Pengamat energi dari Universitas Gadjah Mada (UGM) Fahmy Radhi mengatakan, skema tersebut cocok untuk diterapkan. Pasalnya, adanya rentang harga sangat relevan dengan harga pasar yang berfluktuatif.
"Misalkan batas atasnya US$70 per ton atau US$65 dan batas bawahnya US$50 per ton. Kalau di atas itu, PLN tetap beli US$70 per ton atau US$60 per ton. Kalau di bawah US$50 per ton, PLN harus mau beli US$50 per ton," ujarnya, Rabu (21/2/2018).
Menurutnya, skema tersebut bisa membagi keuntungan antara produsen batu bara dan PLN sebagai konsumen. Adapun rentangnya bisa dikaji kembali.
Fahmy menambahkan harga khusus yang diusulkan Asosiasi Pertambangan Batubara Indonesia (APBI), yakni US$85 per ton, terlalu tinggi. Dia menilai hal tersebut masih akan membebani PLN.
"US$85 per ton itu tinggi sekali. Seharusnya ada di bawah itu," katanya.
Direktur Eksekutif APBI Hendra Sinadia mengatakan pihaknya diminta pemerintah untuk mengusulkan satu angka terkait harga khusus tersebut. Setelah melalui diskusi yang sangat singkat dengan para anggota, muncul nilai US$85 per ton.

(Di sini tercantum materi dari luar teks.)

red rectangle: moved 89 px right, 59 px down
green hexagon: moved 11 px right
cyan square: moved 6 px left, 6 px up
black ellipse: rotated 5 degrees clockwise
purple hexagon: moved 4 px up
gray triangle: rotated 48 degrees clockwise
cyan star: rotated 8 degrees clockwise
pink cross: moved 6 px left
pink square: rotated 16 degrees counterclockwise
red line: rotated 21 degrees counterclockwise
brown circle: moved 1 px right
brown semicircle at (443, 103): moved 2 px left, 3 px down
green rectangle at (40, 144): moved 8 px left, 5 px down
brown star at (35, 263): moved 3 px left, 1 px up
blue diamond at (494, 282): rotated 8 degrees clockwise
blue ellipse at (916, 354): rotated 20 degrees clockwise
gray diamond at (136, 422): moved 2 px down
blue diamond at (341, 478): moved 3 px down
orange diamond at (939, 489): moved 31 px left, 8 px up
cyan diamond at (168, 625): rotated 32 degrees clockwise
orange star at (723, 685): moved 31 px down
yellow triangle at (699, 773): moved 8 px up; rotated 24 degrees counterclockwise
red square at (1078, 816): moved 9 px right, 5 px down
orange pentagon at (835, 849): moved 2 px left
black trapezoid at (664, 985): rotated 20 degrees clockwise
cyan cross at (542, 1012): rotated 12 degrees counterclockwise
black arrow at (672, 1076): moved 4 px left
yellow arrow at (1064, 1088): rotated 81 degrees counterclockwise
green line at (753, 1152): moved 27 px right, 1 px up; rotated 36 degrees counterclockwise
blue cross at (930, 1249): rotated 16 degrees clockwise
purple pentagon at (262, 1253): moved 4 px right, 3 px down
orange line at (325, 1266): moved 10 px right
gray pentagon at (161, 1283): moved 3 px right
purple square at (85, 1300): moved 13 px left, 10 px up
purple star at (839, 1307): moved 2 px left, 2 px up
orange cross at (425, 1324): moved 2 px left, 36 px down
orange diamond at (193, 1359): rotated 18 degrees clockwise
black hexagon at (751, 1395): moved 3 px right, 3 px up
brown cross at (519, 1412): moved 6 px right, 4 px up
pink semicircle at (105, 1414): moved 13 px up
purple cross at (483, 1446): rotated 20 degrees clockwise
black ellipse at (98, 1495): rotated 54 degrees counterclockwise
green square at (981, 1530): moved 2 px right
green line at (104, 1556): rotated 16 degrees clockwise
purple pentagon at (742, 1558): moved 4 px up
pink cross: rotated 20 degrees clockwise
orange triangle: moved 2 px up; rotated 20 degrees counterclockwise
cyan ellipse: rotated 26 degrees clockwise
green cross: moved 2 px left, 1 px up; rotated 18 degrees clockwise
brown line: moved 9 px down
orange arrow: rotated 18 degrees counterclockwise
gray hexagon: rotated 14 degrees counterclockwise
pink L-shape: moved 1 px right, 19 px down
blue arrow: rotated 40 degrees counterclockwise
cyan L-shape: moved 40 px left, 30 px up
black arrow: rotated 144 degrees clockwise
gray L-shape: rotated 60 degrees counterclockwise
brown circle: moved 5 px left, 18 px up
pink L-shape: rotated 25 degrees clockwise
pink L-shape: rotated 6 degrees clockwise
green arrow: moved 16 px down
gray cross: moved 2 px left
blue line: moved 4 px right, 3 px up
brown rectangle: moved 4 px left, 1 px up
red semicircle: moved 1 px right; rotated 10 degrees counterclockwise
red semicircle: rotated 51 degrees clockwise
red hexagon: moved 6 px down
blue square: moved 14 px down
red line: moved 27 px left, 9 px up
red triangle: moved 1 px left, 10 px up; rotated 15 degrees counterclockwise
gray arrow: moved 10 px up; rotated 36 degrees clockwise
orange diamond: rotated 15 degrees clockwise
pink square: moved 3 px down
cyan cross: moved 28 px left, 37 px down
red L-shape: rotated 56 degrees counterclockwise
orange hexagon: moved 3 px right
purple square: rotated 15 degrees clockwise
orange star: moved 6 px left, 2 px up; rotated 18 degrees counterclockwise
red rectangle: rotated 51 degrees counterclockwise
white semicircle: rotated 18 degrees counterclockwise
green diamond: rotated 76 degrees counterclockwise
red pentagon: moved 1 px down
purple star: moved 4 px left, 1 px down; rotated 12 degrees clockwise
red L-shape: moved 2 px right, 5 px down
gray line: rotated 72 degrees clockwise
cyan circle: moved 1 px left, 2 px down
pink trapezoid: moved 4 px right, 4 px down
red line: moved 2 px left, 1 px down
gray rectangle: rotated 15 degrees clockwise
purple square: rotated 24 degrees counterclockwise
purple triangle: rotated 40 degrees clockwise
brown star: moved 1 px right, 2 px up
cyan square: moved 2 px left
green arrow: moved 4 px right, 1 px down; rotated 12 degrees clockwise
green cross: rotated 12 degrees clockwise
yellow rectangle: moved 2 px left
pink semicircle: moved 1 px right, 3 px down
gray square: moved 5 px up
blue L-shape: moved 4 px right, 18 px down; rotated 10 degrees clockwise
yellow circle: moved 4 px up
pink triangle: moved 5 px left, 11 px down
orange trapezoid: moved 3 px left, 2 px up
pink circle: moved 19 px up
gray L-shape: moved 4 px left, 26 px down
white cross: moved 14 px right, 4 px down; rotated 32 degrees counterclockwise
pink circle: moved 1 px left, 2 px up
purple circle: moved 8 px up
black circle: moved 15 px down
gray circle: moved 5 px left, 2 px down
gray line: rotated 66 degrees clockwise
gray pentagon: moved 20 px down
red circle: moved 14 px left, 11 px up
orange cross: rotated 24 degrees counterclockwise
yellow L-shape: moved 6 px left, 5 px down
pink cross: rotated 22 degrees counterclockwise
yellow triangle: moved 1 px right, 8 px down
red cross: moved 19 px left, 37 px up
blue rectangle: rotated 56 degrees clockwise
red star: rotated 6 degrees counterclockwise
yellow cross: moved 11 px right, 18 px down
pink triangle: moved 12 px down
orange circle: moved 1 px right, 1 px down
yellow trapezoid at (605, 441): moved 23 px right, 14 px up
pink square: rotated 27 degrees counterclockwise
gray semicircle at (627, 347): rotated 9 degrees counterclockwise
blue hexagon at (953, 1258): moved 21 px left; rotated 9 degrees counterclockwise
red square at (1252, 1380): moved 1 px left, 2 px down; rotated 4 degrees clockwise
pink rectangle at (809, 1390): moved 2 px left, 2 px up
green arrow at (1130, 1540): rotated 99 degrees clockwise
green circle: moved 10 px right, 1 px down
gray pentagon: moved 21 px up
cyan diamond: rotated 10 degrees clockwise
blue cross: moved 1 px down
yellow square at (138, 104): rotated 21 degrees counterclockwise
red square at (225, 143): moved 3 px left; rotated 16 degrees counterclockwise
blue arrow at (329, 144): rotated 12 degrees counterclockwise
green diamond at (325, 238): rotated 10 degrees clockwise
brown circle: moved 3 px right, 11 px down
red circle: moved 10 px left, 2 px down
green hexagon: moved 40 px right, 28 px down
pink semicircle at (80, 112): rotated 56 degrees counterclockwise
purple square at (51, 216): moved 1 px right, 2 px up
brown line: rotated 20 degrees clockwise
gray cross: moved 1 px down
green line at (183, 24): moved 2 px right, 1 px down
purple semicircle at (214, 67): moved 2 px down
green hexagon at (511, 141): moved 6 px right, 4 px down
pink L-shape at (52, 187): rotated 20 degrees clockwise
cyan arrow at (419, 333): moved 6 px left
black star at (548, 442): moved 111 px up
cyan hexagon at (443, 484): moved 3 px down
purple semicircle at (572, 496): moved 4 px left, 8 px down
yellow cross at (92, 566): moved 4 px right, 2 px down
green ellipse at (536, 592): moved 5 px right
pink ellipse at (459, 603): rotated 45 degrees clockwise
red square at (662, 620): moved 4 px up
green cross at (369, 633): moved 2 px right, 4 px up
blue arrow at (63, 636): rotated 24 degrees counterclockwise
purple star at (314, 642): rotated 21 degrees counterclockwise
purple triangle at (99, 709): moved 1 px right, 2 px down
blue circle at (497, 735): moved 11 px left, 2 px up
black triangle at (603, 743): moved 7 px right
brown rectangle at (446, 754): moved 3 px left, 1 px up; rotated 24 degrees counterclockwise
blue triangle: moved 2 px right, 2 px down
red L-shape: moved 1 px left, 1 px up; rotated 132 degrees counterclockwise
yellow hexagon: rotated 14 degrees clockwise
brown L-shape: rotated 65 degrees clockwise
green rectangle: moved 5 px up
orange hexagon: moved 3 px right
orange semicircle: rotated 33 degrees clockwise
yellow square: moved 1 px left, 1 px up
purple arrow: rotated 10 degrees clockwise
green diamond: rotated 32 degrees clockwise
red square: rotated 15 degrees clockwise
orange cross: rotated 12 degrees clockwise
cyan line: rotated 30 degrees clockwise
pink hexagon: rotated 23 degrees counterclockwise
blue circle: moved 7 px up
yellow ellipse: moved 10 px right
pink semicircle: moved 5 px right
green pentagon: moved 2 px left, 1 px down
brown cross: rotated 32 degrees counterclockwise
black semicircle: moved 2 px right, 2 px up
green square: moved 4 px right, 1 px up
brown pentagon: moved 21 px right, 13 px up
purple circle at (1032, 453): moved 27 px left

"Kami diminta menyiapkan satu angka untuk diusulkan. Memang ini tidak mudah dan waktunya sangat singkat untuk membahas secara internal," ujarnya kepada Bisnis.
Dia berharap angka itu akan dibahas lebih lanjut bersama pemerintah dan PLN. Menurutnya, sangat mungkin angka itu akan berubah setelah dibahas.